Scan the entries for lines with the word "İzmir", then copy those lines.

DATA RECORDS:
:::::

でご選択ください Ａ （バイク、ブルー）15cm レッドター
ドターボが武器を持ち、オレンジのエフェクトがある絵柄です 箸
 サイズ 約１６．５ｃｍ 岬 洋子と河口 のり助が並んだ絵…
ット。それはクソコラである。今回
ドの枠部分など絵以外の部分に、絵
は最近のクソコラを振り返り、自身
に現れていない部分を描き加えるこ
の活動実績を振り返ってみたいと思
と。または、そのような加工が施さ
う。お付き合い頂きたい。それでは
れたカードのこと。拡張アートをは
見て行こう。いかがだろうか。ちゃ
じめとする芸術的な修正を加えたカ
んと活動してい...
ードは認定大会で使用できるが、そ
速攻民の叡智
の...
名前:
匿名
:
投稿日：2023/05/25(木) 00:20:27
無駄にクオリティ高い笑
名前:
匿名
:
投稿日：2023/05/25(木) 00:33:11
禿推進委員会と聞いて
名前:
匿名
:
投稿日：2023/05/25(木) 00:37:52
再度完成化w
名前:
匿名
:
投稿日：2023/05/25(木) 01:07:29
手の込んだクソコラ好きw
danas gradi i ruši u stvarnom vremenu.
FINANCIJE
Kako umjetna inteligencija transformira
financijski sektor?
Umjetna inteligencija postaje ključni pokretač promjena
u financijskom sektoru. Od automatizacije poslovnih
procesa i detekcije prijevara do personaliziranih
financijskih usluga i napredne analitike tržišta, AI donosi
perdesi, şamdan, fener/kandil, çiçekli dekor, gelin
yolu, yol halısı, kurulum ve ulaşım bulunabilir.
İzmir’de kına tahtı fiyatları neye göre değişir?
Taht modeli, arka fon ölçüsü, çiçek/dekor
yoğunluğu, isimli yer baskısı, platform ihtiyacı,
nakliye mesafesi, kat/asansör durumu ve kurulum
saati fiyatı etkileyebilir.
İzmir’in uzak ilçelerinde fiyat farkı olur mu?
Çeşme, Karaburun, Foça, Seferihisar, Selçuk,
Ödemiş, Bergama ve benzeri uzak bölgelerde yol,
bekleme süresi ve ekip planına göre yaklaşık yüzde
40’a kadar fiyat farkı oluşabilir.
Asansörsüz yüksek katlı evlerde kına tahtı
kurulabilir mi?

:::::

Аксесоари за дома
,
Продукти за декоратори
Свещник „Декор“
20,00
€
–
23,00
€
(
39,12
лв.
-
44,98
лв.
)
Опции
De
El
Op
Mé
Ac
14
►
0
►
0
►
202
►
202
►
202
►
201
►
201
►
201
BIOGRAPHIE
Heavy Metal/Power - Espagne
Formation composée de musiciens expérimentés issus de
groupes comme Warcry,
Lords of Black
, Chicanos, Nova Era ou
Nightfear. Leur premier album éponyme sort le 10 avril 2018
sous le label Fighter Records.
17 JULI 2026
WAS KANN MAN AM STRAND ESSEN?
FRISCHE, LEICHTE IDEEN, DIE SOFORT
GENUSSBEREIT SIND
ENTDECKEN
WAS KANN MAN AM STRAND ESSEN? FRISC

:::::

RESPONSE:
İzmir’de kına tahtı fiyatları neye göre değişir?
İzmir’in uzak ilçelerinde fiyat farkı olur mu?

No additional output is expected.